### Task brief:
Your answer should hold every line of the records below that contains the string "current".

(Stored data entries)
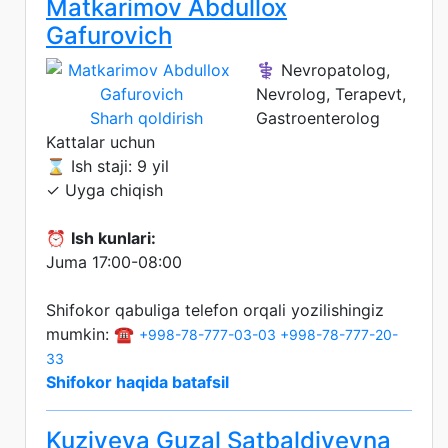
Matkarimov Abdullox
Gafurovich
⚕️ Nevropatolog,
Nevrolog, Terapevt,
Sharh qoldirish
Gastroenterolog
Kattalar uchun
⌛ Ish staji: 9 yil
✓ Uyga chiqish
⏰
Ish kunlari:
Juma 17:00-08:00
Shifokor qabuliga telefon orqali yozilishingiz
mumkin: ☎️
+998-78-777-03-03
+998-78-777-20-
33
Shifokor haqida batafsil
Kuziyeva Guzal Satbaldiyevna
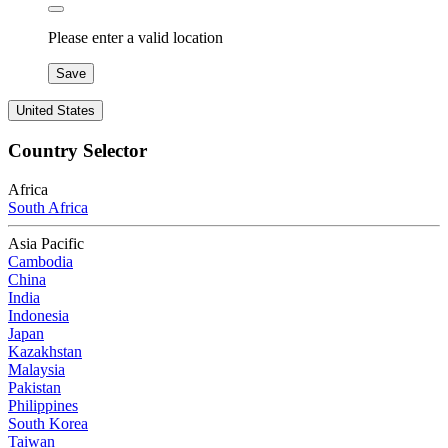
Please enter a valid location
Save
United States
Country Selector
Africa
South Africa
Asia Pacific
Cambodia
China
India
Indonesia
Japan
Kazakhstan
Malaysia
Pakistan
Philippines
South Korea
Taiwan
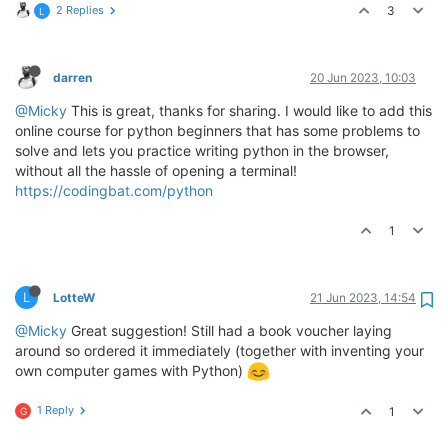
2 Replies
3
L
darren
20 Jun 2023, 10:03
@Micky
This is great, thanks for sharing. I would like to add this
online course for python beginners that has some problems to
solve and lets you practice writing python in the browser,
without all the hassle of opening a terminal!
https://codingbat.com/python
1
L
LotteW
21 Jun 2023, 14:54
@Micky
Great suggestion! Still had a book voucher laying
around so ordered it immediately (together with inventing your
own computer games with Python)
1 Reply
1
G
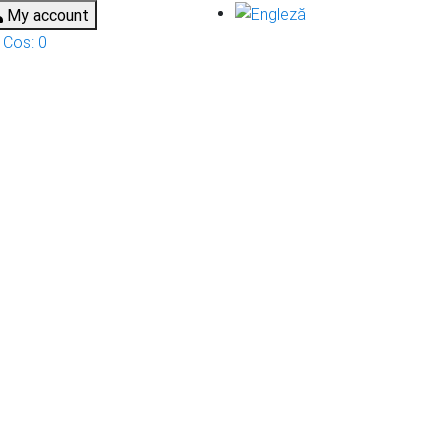
My account
Cos:
0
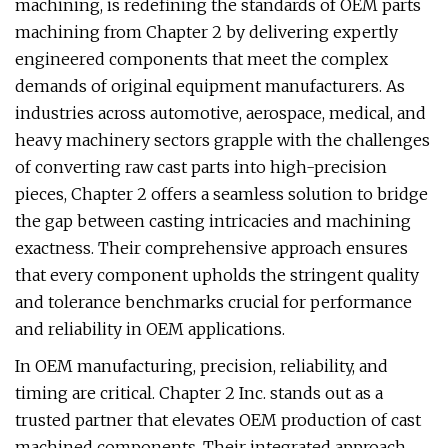
machining, is redefining the standards of OEM parts
machining from Chapter 2 by delivering expertly
engineered components that meet the complex
demands of original equipment manufacturers. As
industries across automotive, aerospace, medical, and
heavy machinery sectors grapple with the challenges
of converting raw cast parts into high-precision
pieces, Chapter 2 offers a seamless solution to bridge
the gap between casting intricacies and machining
exactness. Their comprehensive approach ensures
that every component upholds the stringent quality
and tolerance benchmarks crucial for performance
and reliability in OEM applications.
In OEM manufacturing, precision, reliability, and
timing are critical. Chapter 2 Inc. stands out as a
trusted partner that elevates OEM production of cast
machined components. Their integrated approach,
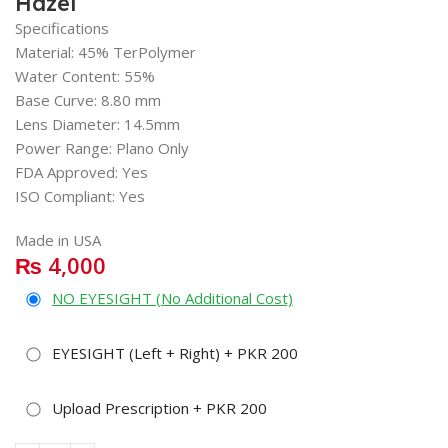
Hazel
Specifications
Material: 45% TerPolymer
Water Content: 55%
Base Curve: 8.80 mm
Lens Diameter: 14.5mm
Power Range: Plano Only
FDA Approved: Yes
ISO Compliant: Yes
Made in USA
₨
4,000
NO EYESIGHT (No Additional Cost)
EYESIGHT (Left + Right) + PKR 200
Upload Prescription + PKR 200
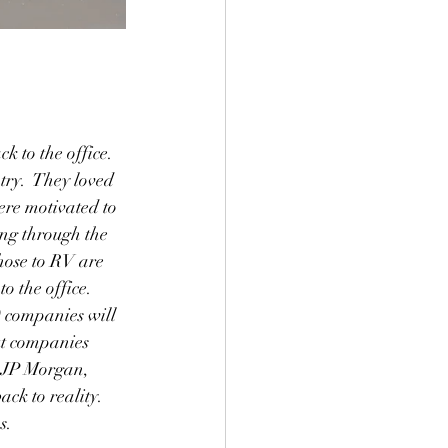
 to the office.  
ry.  They loved 
ere motivated to 
ing through the 
hose to RV are 
o the office.  
0 companies will 
ut companies 
 JP Morgan, 
ck to reality.  
s.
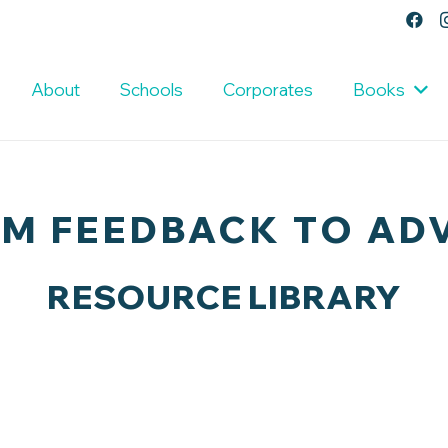
About
Schools
Corporates
Books
M FEEDBACK TO AD
RESOURCE LIBRARY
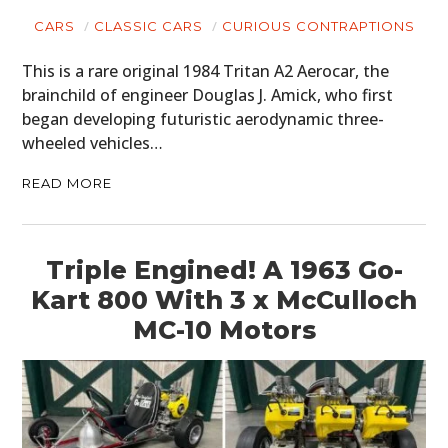
CARS
CLASSIC CARS
CURIOUS CONTRAPTIONS
This is a rare original 1984 Tritan A2 Aerocar, the
brainchild of engineer Douglas J. Amick, who first
began developing futuristic aerodynamic three-
wheeled vehicles…
READ MORE
Triple Engined! A 1963 Go-
Kart 800 With 3 x McCulloch
MC-10 Motors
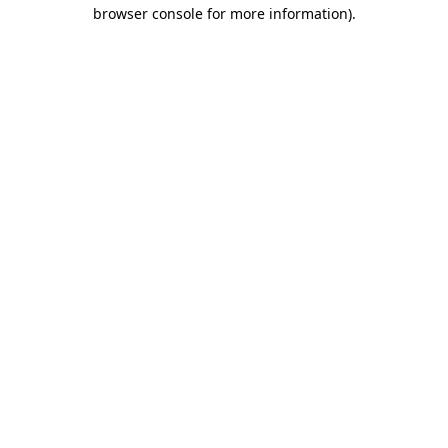
browser console for more information)
.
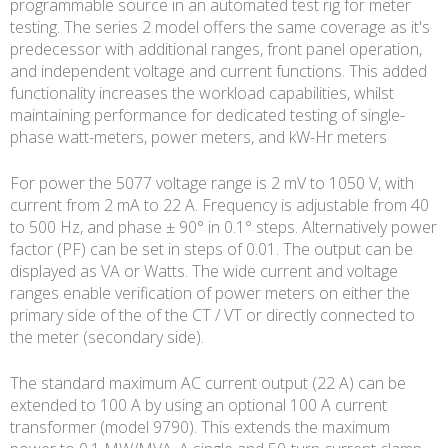
programmable source in an automated test rig for meter
testing. The series 2 model offers the same coverage as it's
predecessor with additional ranges, front panel operation,
and independent voltage and current functions. This added
functionality increases the workload capabilities, whilst
maintaining performance for dedicated testing of single-
phase watt-meters, power meters, and kW-Hr meters
For power the 5077 voltage range is 2 mV to 1050 V, with
current from 2 mA to 22 A. Frequency is adjustable from 40
to 500 Hz, and phase ± 90° in 0.1° steps. Alternatively power
factor (PF) can be set in steps of 0.01. The output can be
displayed as VA or Watts. The wide current and voltage
ranges enable verification of power meters on either the
primary side of the of the CT / VT or directly connected to
the meter (secondary side).
The standard maximum AC current output (22 A) can be
extended to 100 A by using an optional 100 A current
transformer (model 9790). This extends the maximum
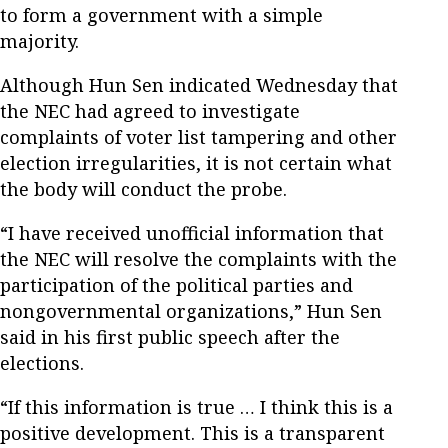
to form a government with a simple
majority.
Although Hun Sen indicated Wednesday that
the NEC had agreed to investigate
complaints of voter list tampering and other
election irregularities, it is not certain what
the body will conduct the probe.
“I have received unofficial information that
the NEC will resolve the complaints with the
participation of the political parties and
nongovernmental organizations,” Hun Sen
said in his first public speech after the
elections.
“If this information is true … I think this is a
positive development. This is a transparent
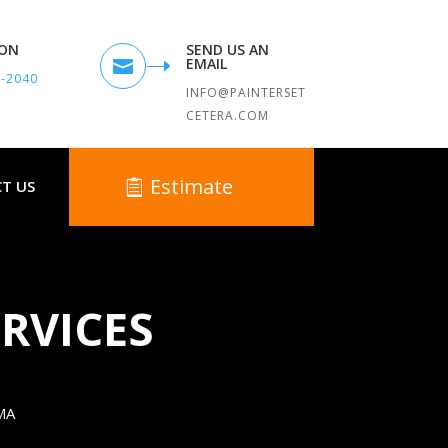
TON
SEND US AN
EMAIL

9-2040
INFO@PAINTERSET
CETERA.COM
Estimate
T US
RVICES
MA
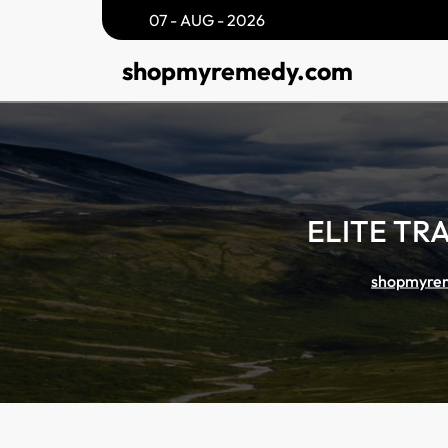
Skip
07 - AUG - 2026
to
shopmyremedy.com
content
ELITE TR
shopmyre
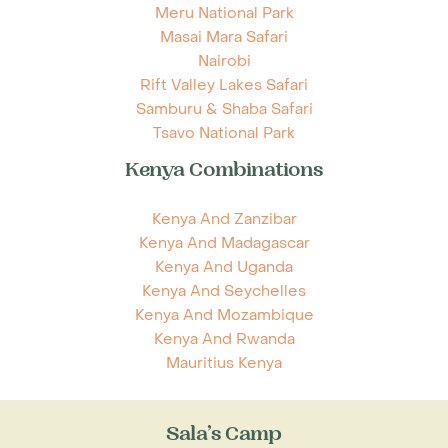
Meru National Park
Masai Mara Safari
Nairobi
Rift Valley Lakes Safari
Samburu & Shaba Safari
Tsavo National Park
Kenya Combinations
Kenya And Zanzibar
Kenya And Madagascar
Kenya And Uganda
Kenya And Seychelles
Kenya And Mozambique
Kenya And Rwanda
Mauritius Kenya
Sala’s Camp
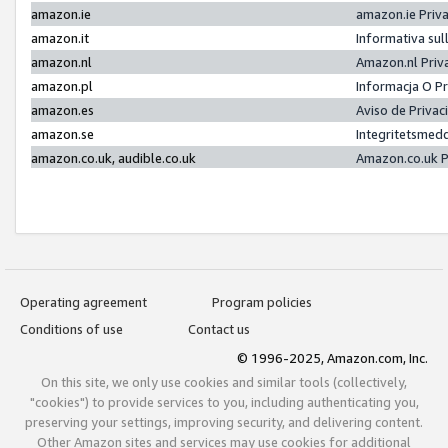
amazon.ie
amazon.ie Priv
amazon.it
Informativa sul
amazon.nl
Amazon.nl Priv
amazon.pl
Informacja O P
amazon.es
Aviso de Priva
amazon.se
Integritetsmed
amazon.co.uk, audible.co.uk
Amazon.co.uk P
Operating agreement
Program policies
Conditions of use
Contact us
© 1996-2025, Amazon.com, Inc.
On this site, we only use cookies and similar tools (collectively,
"cookies") to provide services to you, including authenticating you,
preserving your settings, improving security, and delivering content.
Other Amazon sites and services may use cookies for additional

### Result of the task:
and independent voltage and current functions. This added
current from 2 mA to 22 A. Frequency is adjustable from 40
displayed as VA or Watts. The wide current and voltage
The standard maximum AC current output (22 A) can be
extended to 100 A by using an optional 100 A current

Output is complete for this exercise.